Tuesday, 8 June 2010

Recovering your Linux server with a Knoppix rescue disk

Among the many positive aspects of working with Linux, one is the excellent recovery methods. If your server doesn't boot properly, you can still access everything on it using a recovery disk. Here you will learn how to do this using Knoppix. This article doesn't focus on a particular version of Knoppix, and will work on almost all Linux distributions.

Booting your server using a Knoppix rescue CD is easy. Just put the disk in your server's optical drive and restart the server, next the Knoppix operating system starts loading automatically. But it doesn't immediately give you access to the files on your hard drive. You have to mount all file systems on your server yourself -- assuming you can still mount them. The procedure that is described in this article helps you in fixing boot problems that are not caused by file system errors. If your server's file systems have errors that prevent them from being mounted, the procedure described in this article will help you find a solution, but there may be additional steps required.

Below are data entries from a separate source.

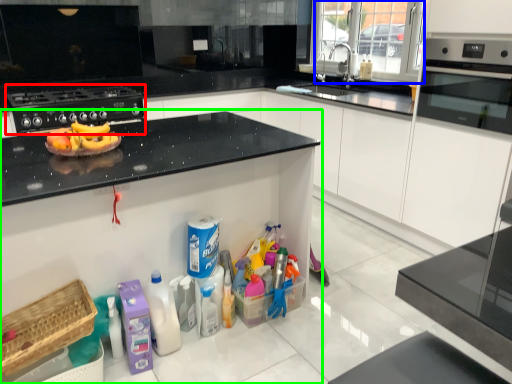 Question: Which is nearer to the kitchen appliance (highlighted by a red box)? glass door (highlighted by a blue box) or countertop (highlighted by a green box).

Choices:
 (A) glass door
 (B) countertop

Answer: (B) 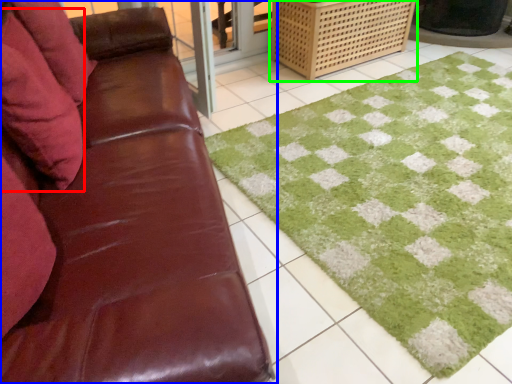 Question: Which object is the closest to the pillow (highlighted by a red box)? Choose among these: studio couch (highlighted by a blue box) or crate (highlighted by a green box).

Choices:
 (A) studio couch
 (B) crate

Answer: (A) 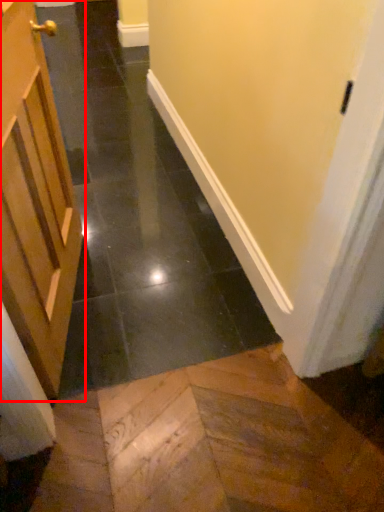 Question: From the image's perspective, what is the correct spatial relationship of door (annotated by the red box) in relation to path?

Choices:
 (A) below
 (B) above

Answer: (B) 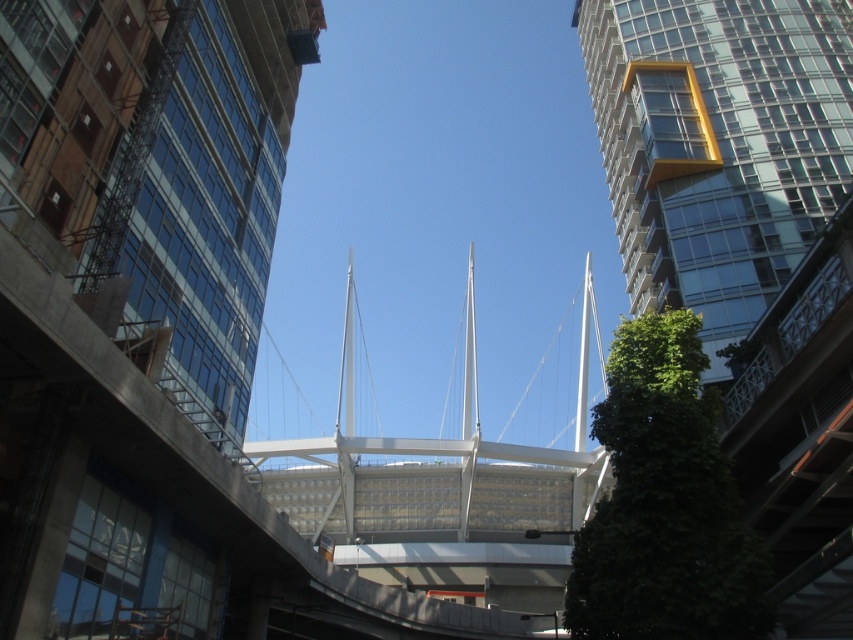 You are an architect evaluating the structural integrity of the clear glass building at upper left and the transparent glass tower at right. Which building has a narrower base? Please consider their widths as seen from this perspective.

The clear glass building at upper left is thinner than the transparent glass tower at right, so its base is narrower.

You are an architect evaluating the urban skyline. Based on the scene, which of the two buildings, the clear glass building at upper left or the transparent glass tower at right, would require less material for a similar height due to its size?

The clear glass building at upper left requires less material for a similar height because it is smaller in size compared to the transparent glass tower at right. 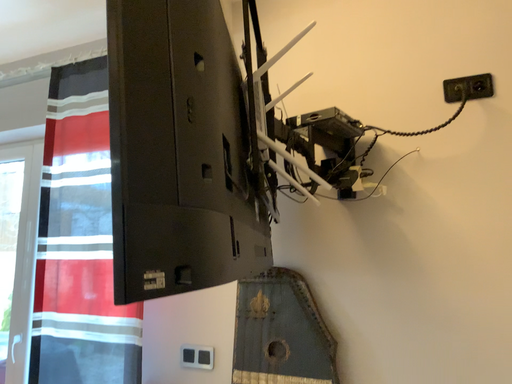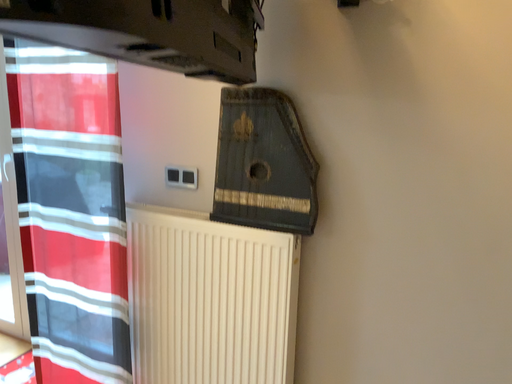 Question: Which way did the camera rotate in the video?

Choices:
 (A) rotated upward
 (B) rotated downward

Answer: (B)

Mounting the Linux file systems

To access the root file systems on your server using a Knoppix rescue CD, you'll have to mount it. This is also true for other file systems on your server. When using a rescue system, you'll have to mount the root directory on a temporary directory. Most distributions have a directory /mnt which exists for this purpose, so it's a good idea to use it and mount your file system on it. But, there is a potential problem: most utilities assume that your configuration files are in a very specific directory; if your distribution is looking for /boot/grub/menu.lst for instance, the tools may be incapable of understanding that it is in /mnt/boot/grub/menu.lst instead. Therefore, you need to make sure that everything that is mounted on /mnt, is presented to the operating system as mounted directly in the / directory. The following procedure shows you how to do that.

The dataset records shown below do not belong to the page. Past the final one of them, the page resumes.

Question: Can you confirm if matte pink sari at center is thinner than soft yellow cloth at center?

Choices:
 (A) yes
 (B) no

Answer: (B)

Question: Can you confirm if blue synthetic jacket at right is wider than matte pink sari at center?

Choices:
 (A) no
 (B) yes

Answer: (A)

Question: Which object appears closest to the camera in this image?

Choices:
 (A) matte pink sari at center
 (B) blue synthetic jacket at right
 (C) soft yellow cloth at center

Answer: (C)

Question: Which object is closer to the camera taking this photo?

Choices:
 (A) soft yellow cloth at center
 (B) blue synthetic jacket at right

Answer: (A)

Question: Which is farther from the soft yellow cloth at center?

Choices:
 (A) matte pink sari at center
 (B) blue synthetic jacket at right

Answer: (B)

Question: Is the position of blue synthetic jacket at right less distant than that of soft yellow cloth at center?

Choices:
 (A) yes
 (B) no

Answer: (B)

  1. Boot your computer, using the Knoppix CD. You'll see the Knoppix welcome screen next. From here, press Enter to start loading Knoppix.

  2. While loading, Knoppix will wait a while to show you all available languages. If you don't select anything, English is started automatically. Once completely started, you'll get access to the Knoppix desktop.

  3. To restore access to your server, you'll need to open a terminal window from Knoppix. By default, after opening a terminal window you'll get the access permissions of an ordinary user. To be able to repair your server, you need root permissions. You'll get them using the sudo su command.

  4. Now use the mount command. This command shows you that currently no file systems are loaded at all, but everything you see is in a RAM drive.



    Click on image for larger version

    By default, Knoppix loads RAM disks only.


  5. In case you don't know exactly how storage in your server is organized, you'll need to check what partitions and disks are used. The fdisk -l command gives a good start for that. This command shows you all disks that are available on your server (also if they are LUN's offered by a SAN), and it will show you which partitions exist on these disks. The disk names typically start with /dev/sd (although other names may be used), and are followed by a letter. The first disk is /dev/sda, the second disk is /dev/sdb and so on. On the disks, you'll find partitions that are numbered as well. For instance, /dev/sda1 is the first partition on the first disk on your server. Here is an example of what a typical disk layout may look like:

    Use fdisk -l to show the current disk layout of your server.

     
    ilulissat:/ # fdisk -l


    Disk /dev/sda: 8589 MB, 8589934592 bytes
    255 heads, 63 sectors/track, 1044 cylinders
    Units = cylinders of 16065 * 512 = 8225280 bytes


       Device Boot      Start         End      Blocks   Id  System
    /dev/sda1 * 1 13 104391 83 Linux
    /dev/sda2 14 30 136552+ 82 Linux swap / Solaris
    /dev/sda3 31 553 4200997+ 83 Linux


  6. Now it's time to find out what exactly you are seeing. If it looks like the example above, it's not too hard to find out which is the root file system. You can see that there are two partitions using partition type 83 (which means they contain a Linux file system). One of them however is only 12 cylinders, and as each cylinder is about 8 MB only, it's too small to contain a root file system. The second partition is using partition type 82, so it contains a swap file system. Therefore, the only partition that can possibly contain the root file system, is /dev/sda3.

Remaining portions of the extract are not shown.